Um estudo recente revelou que pessoas com diabetes tipo 2 sofrem danos físicos no coração que podem ser maiores do que se conhecia. A medicina já sabia que as alterações dos níveis de glicose podiam danificar pequenos vasos cardíacos, mas os danos podem chegar até a formar cicatrizes na musculatura cardíaca, segundo um estudo feito na Universidade de Sydney, na Austrália.
Pesquisadores analisaram tecido do miocárdio ventricular esquerdo obtido antes da morte de pacientes. A comparação de pessoas com e sem diabetes tipo 2 revelou que a doença remodela fisicamente o órgão, enfraquecendo a estrutura muscular e desencadeia o acúmulo de tecido fibroso e rígido, o que dificulta o bombeamento de sangue.
Segundo a pesquisa, publicada em setembro na revista EMBO Molecular Medicine, essas alterações são especialmente graves em pessoas com doença cardíaca isquêmica, a causa mais comum de insuficiência cardíaca.
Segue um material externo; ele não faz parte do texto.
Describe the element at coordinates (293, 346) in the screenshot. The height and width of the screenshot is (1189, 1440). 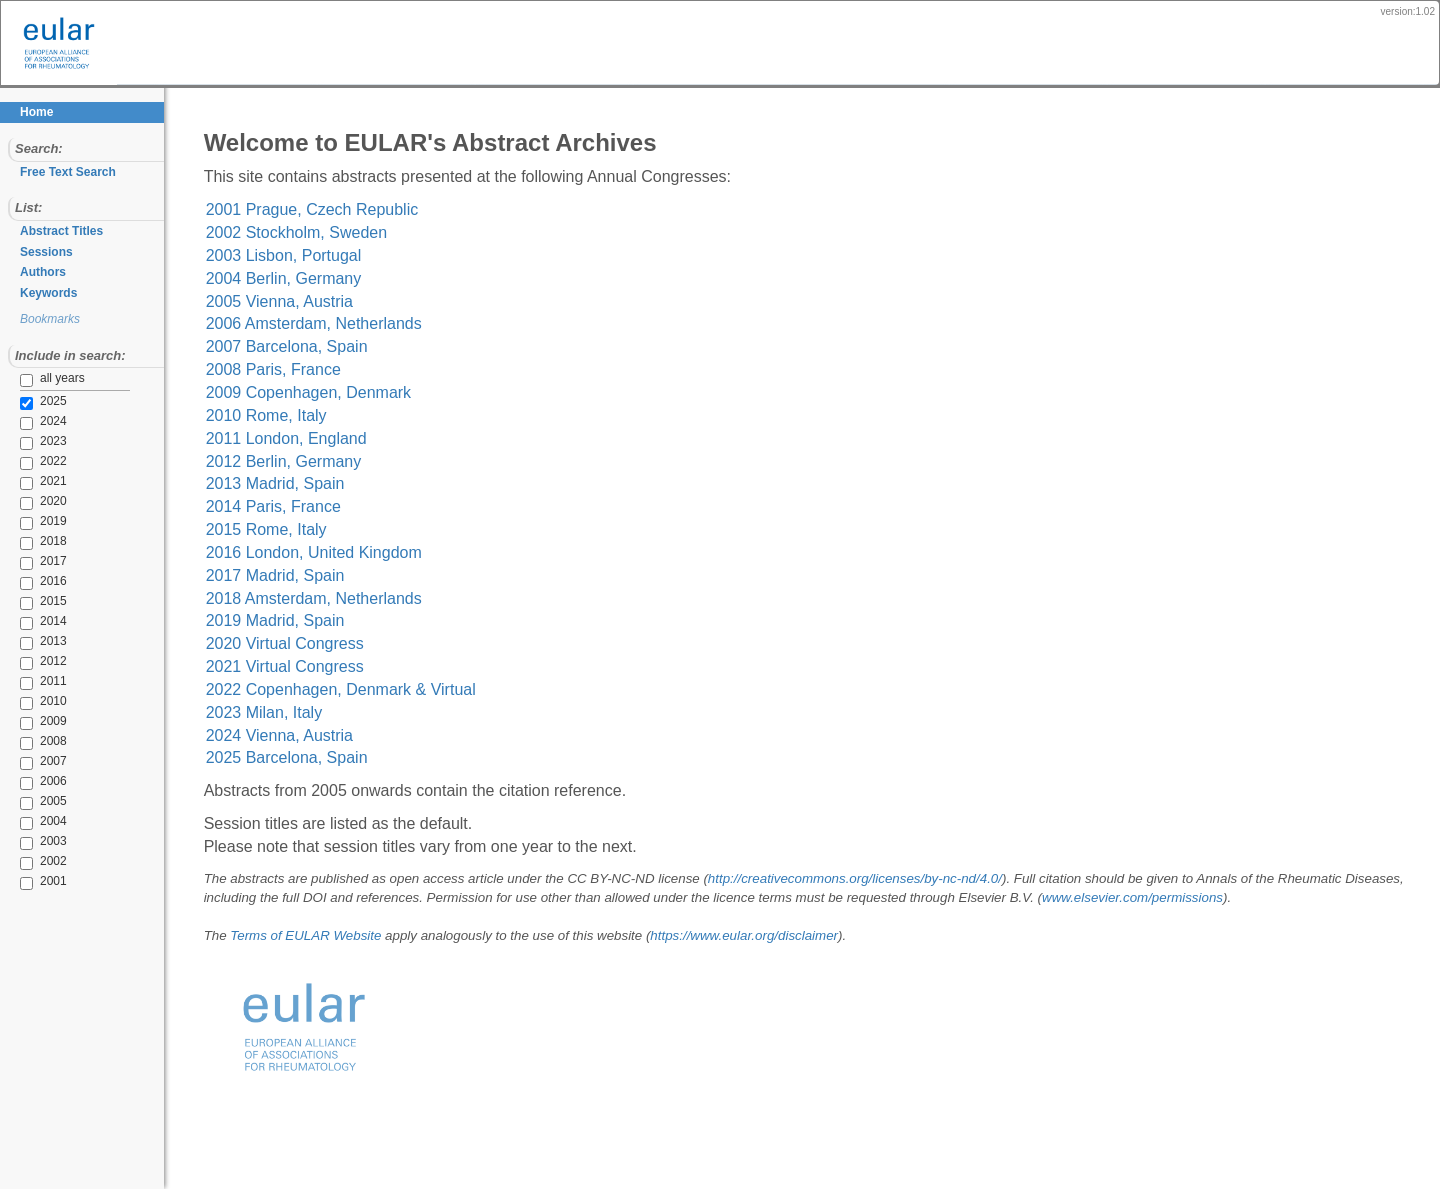
I see `2007 Barcelona, Spain` at that location.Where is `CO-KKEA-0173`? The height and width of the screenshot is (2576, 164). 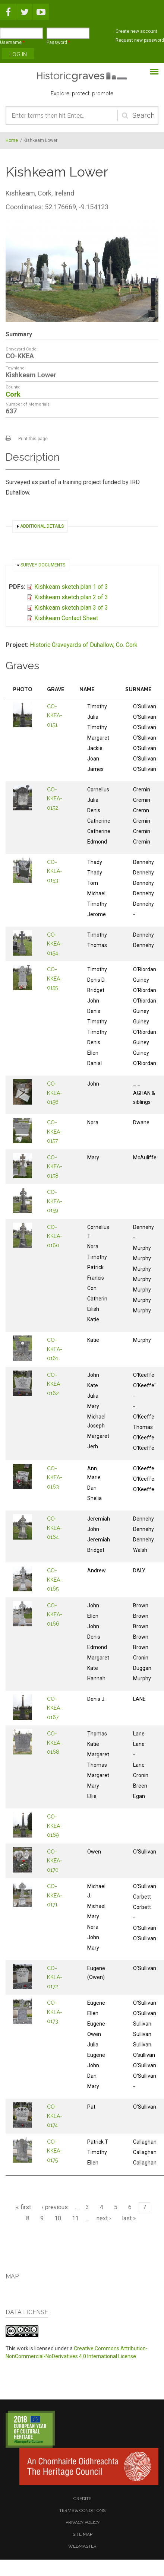 CO-KKEA-0173 is located at coordinates (54, 2012).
Como a diabetes afeta o coração?
Os resultados indicaram uma assinatura molecular específica quando a cardiomiopatia isquêmica ocorre junto com diabetes. Proteínas ligadas ao transporte e à oxidação de ácidos graxos apresentaram redução mais acentuada nesse grupo em relação aos doadores saudáveis. A análise também revelou diminuição na expressão de acilcarnitinas, perilipina e proteínas, sugerindo deficiências importantes na capacidade do coração de metabolizar a gordura.
Além das mudanças metabólicas, pesquisadores observaram alterações mais intensas, como um maior grau de miofibrose, a formação de tecido cicatricial no coração. O conjunto de dados indica que a diabetes não atua apenas como condição paralela, mas interfere diretamente nos mecanismos que sustentam a função cardíaca ao longo do tempo.
“Há muito tempo observamos uma correlação entre doenças cardíacas e diabetes tipo 2, mas esta é a primeira pesquisa a analisar conjuntamente diabetes e doença cardíaca isquêmica e a descobrir um perfil molecular único em pessoas com ambas as condições”, afirmou o médico Benjamin Hunter, um dos líderes do estudo.
Dano ocorre até nas células cardíacas
Segundo Hunter, o impacto metabólico da diabetes no coração humano ainda não é totalmente compreendido, já que em condições saudáveis, o coração gera energia principalmente a partir de gorduras, com participação adicional de glicose e corpos cetônicos. Entender que a diabetes prejudica o funcionamento desta cadeia ajuda a compreender a correlação já antiga da doença com a insuficiência cardíaca.
“Observamos que a diabetes agrava as características moleculares da insuficiência cardíaca em pacientes com doença cardíaca avançada e aumenta o estresse nas mitocôndrias — as usinas de energia da célula. O aumento do estresse mitocondrial reduz eficiência energética e favorece dano celular progressivo”, completa o líder do estudo.
O professor Sean Lal, também coordenador do estudo, afirma que o outro lado da moeda da identificação de disfunção mitocondrial e de vias ligadas à fibrose pela diabetes é a abertura de novas possibilidades terapêuticas para reduzir danos da doença ao coração.
“Agora que conseguimos estabelecer uma ligação entre diabetes e doenças cardíacas em nível molecular e observar como isso altera a produção de energia no coração — além de modificar sua estrutura — podemos começar a explorar novas vias de tratamento, orientar critérios de diagnóstico e melhorar o atendimento a milhões de pacientes”, defendeu.